Designing Secure and Composable AI Agents with Function-Level Sandboxing
AI agents are getting smarter. They can now call APIs, read databases, and even interact with your file system. But here’s the thing - giving an AI agent full access to your tools is like handing your house keys to a stranger. You need boundaries.
This article shows you how to build secure AI agents using function-level sandboxing. We’ll cover the real problems you’ll face, practical solutions, and code you can actually use.
The Problem We’re Solving
Let me tell you about a few disasters I’ve seen:
Case 1: The Over-Permissive Toolkit A team built an AI agent that could “help with data analysis.” They gave it access to their entire database. The agent was supposed to generate reports, but instead it started deleting tables when it got confused about a query. They lost three months of customer data.
Case 2: The API Key Leak Another team let their agent make HTTP calls to external services. The agent was supposed to fetch weather data, but it ended up posting internal API keys to a public GitHub repository. The keys had admin access to their production systems.
Case 3: The File System Nightmare One developer gave their agent read-write access to the entire file system. The agent was supposed to organize documents, but it started moving files around randomly. It took them two weeks to figure out where everything went.
These aren’t edge cases. They happen because we’re giving AI agents too much power without proper controls.
Why Traditional Security Doesn’t Work
API keys and user permissions work great for humans. Humans understand context. They know not to delete the production database at 3 AM.
AI agents don’t have that context. They’ll do exactly what you tell them to do, even if it’s dangerous. They can’t distinguish between “read the customer data” and “delete the customer data” unless you explicitly tell them.
Traditional security assumes the user is making conscious decisions. With AI agents, the “user” is a language model that might hallucinate or get confused. You need different rules.
Function-Level Sandboxing: The Solution
Function-level sandboxing means giving each agent only the tools it actually needs, with strict limits on what it can do with them.
Think of it like this: instead of giving an agent a master key to your entire system, you give it specific keys for specific doors, and those keys expire after a certain time.
Here’s how it works:
- Capability Tokens: Each agent gets a token that lists exactly what it can do
- Policy Enforcement: Every action goes through a middleware that checks if it’s allowed
- Time and Scope Limits: Access expires automatically, and agents can only touch specific resources
The Architecture
The diagram above shows the basic flow.

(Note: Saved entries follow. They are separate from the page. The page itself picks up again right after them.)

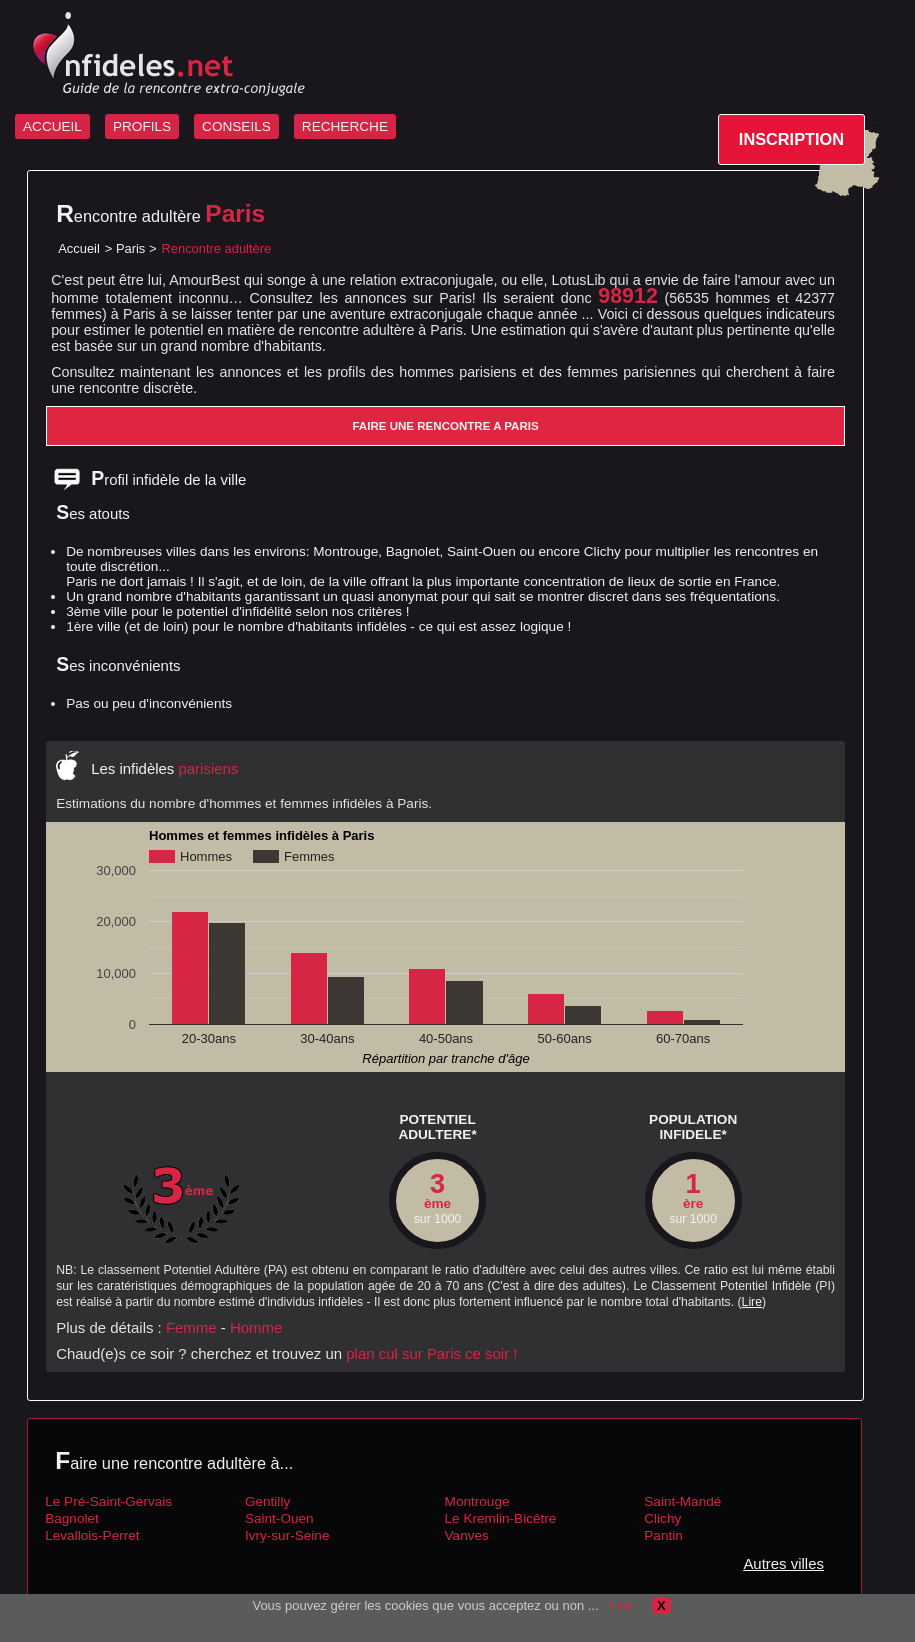  I want to click on Lire, so click(752, 1302).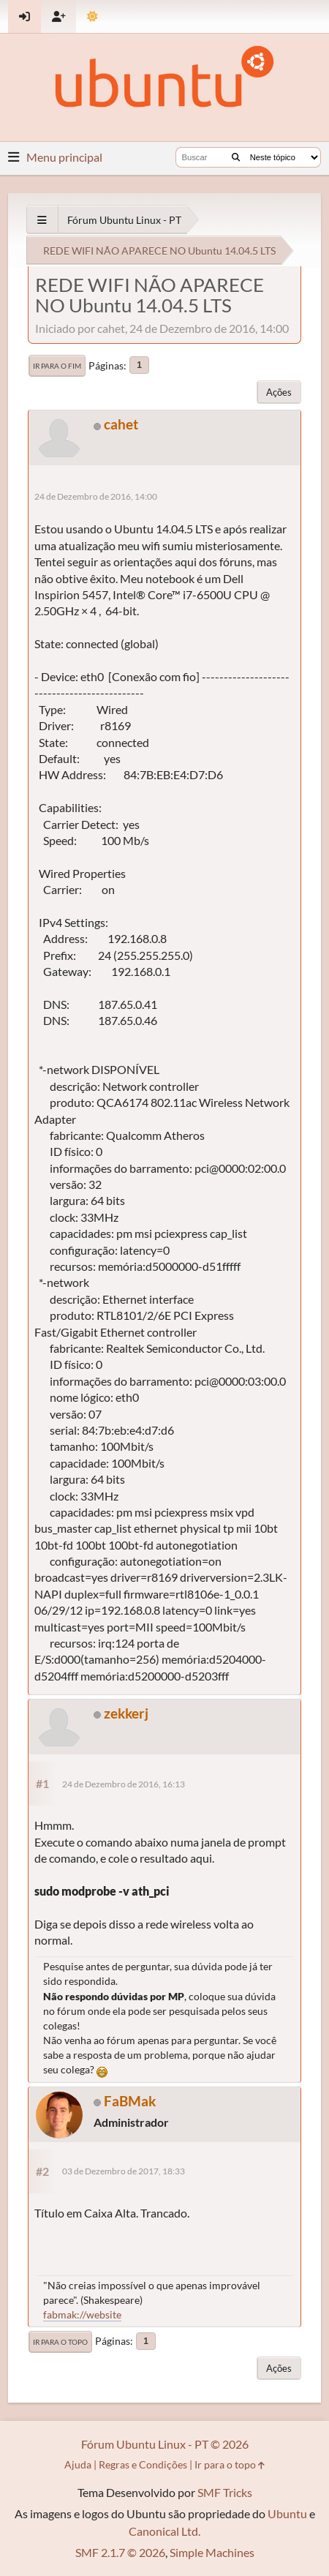  What do you see at coordinates (92, 16) in the screenshot?
I see `[Mudar Tema]` at bounding box center [92, 16].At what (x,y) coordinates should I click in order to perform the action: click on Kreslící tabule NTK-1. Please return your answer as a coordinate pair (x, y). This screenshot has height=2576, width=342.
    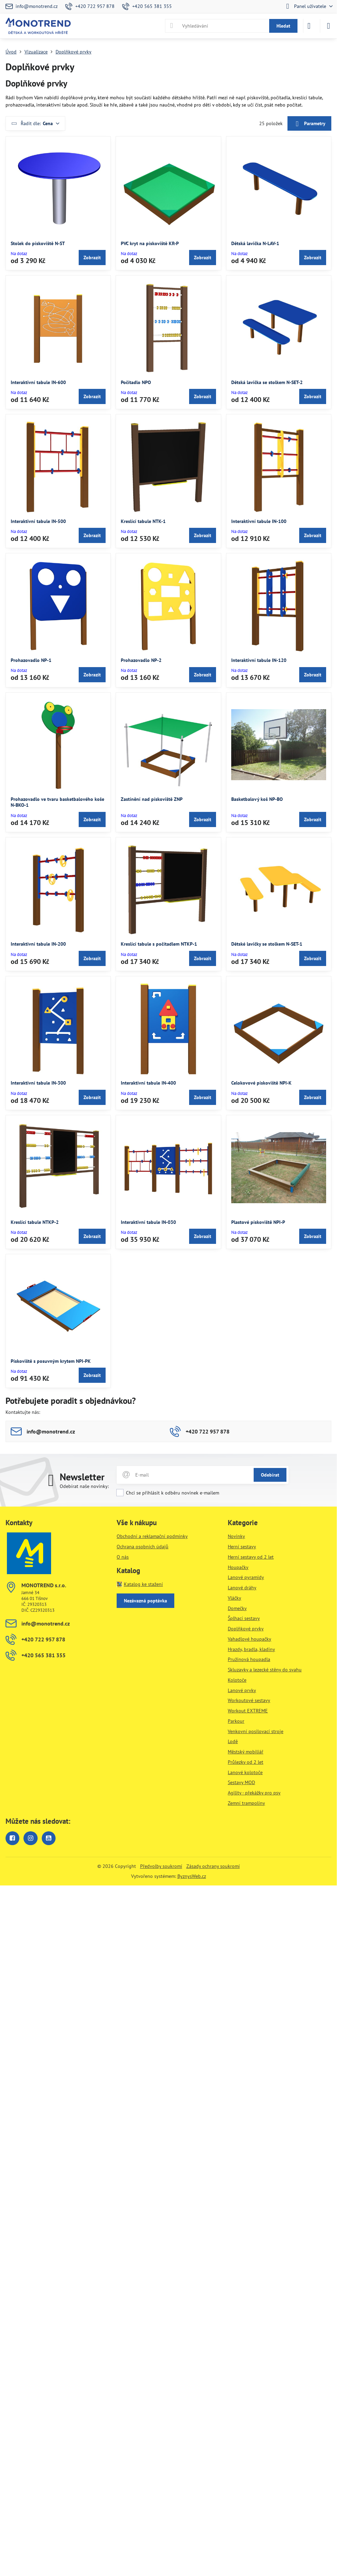
    Looking at the image, I should click on (143, 521).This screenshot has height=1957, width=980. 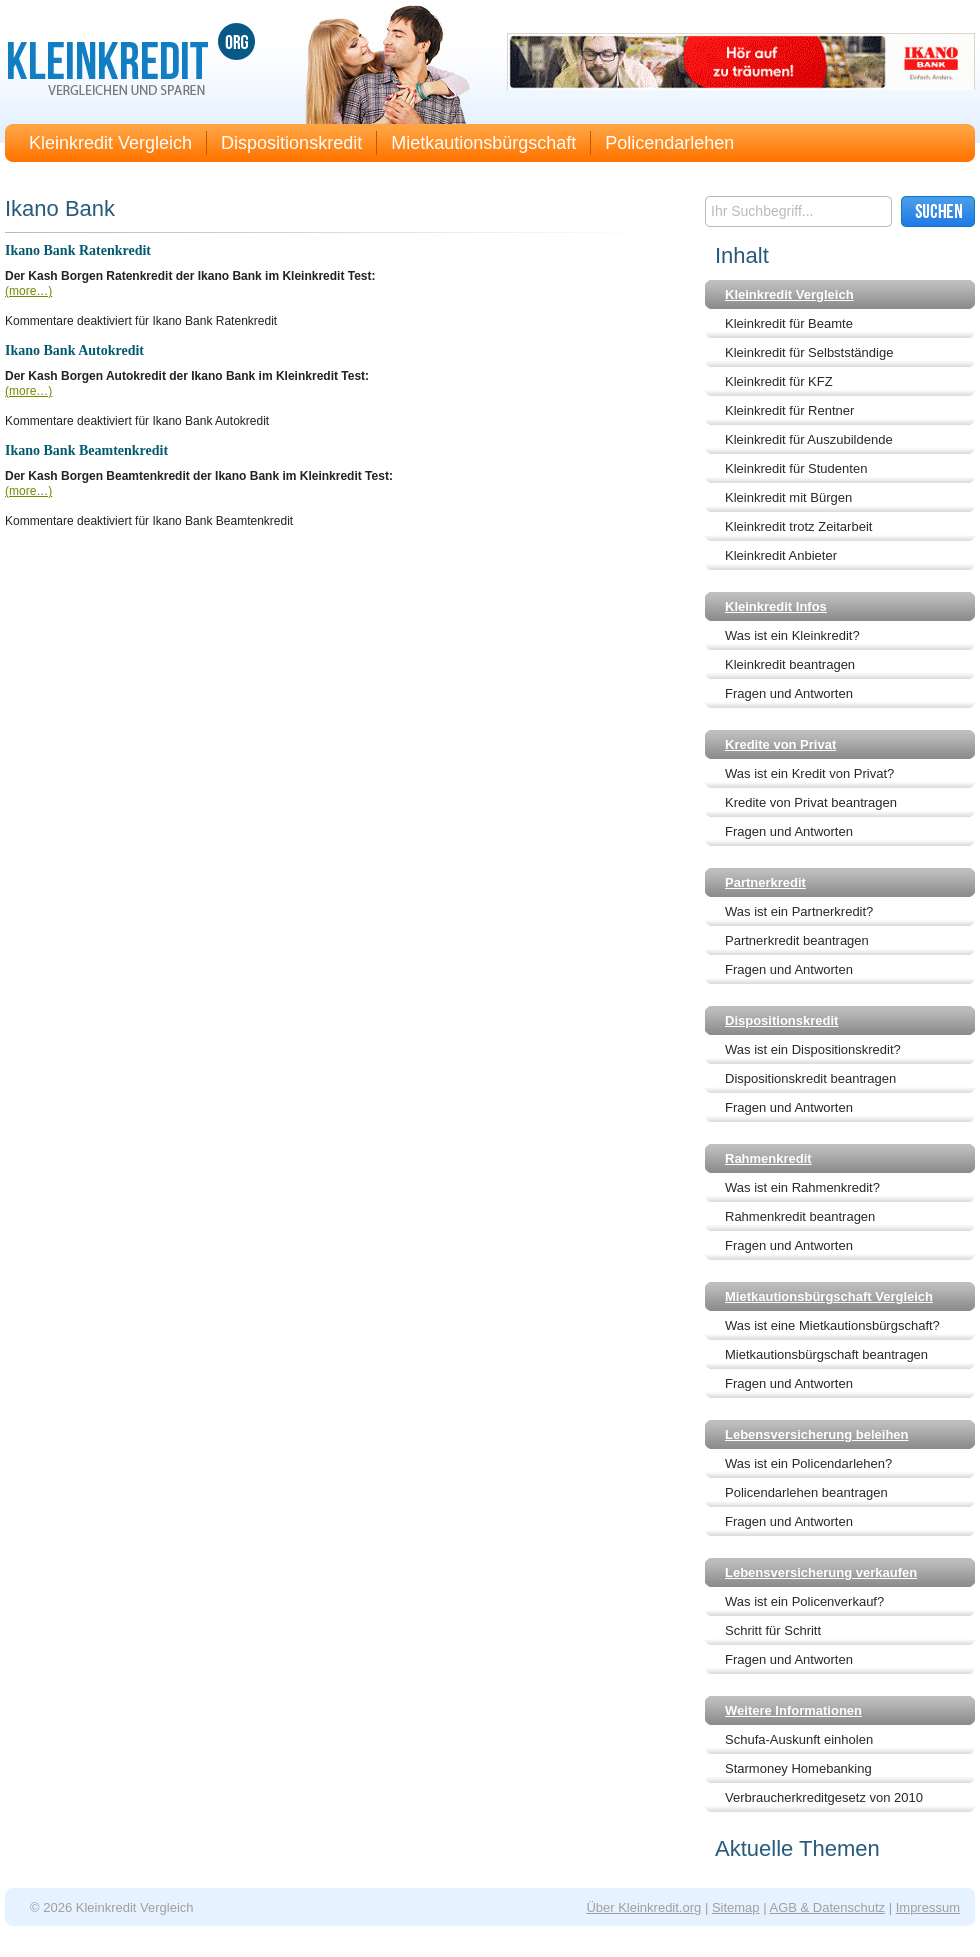 What do you see at coordinates (798, 526) in the screenshot?
I see `Kleinkredit trotz Zeitarbeit` at bounding box center [798, 526].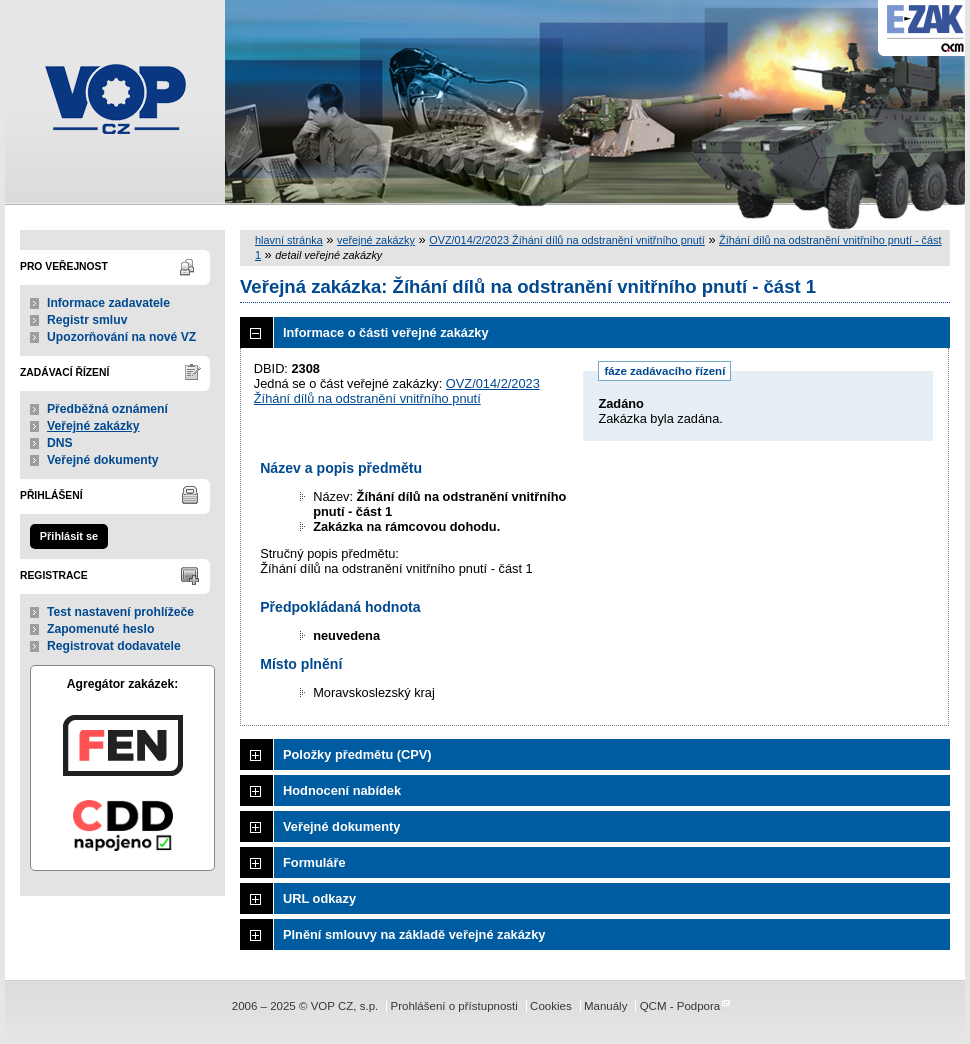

The AI agent requests access to a tool, the sandbox middleware checks the policy, and if authorized, the tool access is granted with strict limits.
Implementation Blueprint
Let’s build this step by step. I’ll show you the core components you need.
1. The Capability Token System
First, we need a way to define what each agent can do:
from dataclasses import dataclass
from typing import List, Dict, Any
from datetime import datetime, timedelta
import json
@dataclass
class CapabilityToken:
agent_id: str
allowed_tools: List[str]
time_limit: int # seconds
scope: str # resource scope like "/data/analytics/*"
expires_at: datetime
def is_valid(self) -> bool:
return datetime.now() < self.expires_at
def can_access_tool(self, tool_name: str) -> bool:
return tool_name in self.allowed_tools and self.is_valid()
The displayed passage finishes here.